The Psalmist declares: The law of the Lord is perfect, reviving the soul; the testimony of the Lord is sure, making wise the simple; the precepts of the Lord are right, rejoicing the heart (19:7-8). The social kingship of Jesus Christ is based on this law. It is an order governed by justice and truth.  When laws do not express these truths they are unjust and we are not bound to follow them. In fact, we have a duty to oppose them. The greater culture that we must now guard against with great vigilance lest we lose our faith, no longer believes in objective truth. In two generations our culture has modified itself in radically unexpected ways. Ours has become a culture in which meaning and fact are deliberately deconstructed. We have redefined and altered the meaning of human sexuality, the marriage act, marriage itself, gender, life, and even death. Consequently we have become both unbelieving and unthinking, abandoning and rejecting even the natural law, to say nothing of the divine law. When things are deprived of their true meaning, anything goes; chaos ensues and the weak and the vulnerable are always victimized. The abortion and euthanasia laws of our country are proof enough of this state of moral chaos.

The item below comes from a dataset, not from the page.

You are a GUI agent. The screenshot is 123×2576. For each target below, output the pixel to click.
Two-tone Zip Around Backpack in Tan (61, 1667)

The Catechism of the Catholic Church teaches us that before Our Lord’s second coming the Church must pass through a final trial that will shake the faith of many believers. The persecution that accompanies her pilgrimage on earth will unveil the ‘mystery of iniquity’ in the form of a religious deception offering men an apparent solution to their problems at the price of apostasy from the truth. The supreme religious deception is that of the Antichrist, a pseudo-messianism by which man glorifies himself in place of God and his Messiah come in the flesh (675). It is not an exaggeration to state unequivocally, especially in view of the medical dictatorship now afflicting us that we may be living in this time. So we must heed the call for the endurance[i] of the saints, those who keep the commandments of God and the faith of Jesus (Rev. 14:12). We do so confident in the loving presence and protection of our most gracious advocate, our Lady, our Mother and our Queen; and in the fulfillment of her promise that in the end, her Immaculate Heart will triumph. May she obtain for us the grace of patient endurance, final perseverance and fidelity to her words of maternal love: ‘Do whatever he tells you’ (Jn. 2:5). With confidence we entrust ourselves to the loving protection of the Queen of the Most Holy Rosary ⧾

 

 

 

 

 

 

 

[i] ύπομονή – patient endurance, steadfastness, perseverance.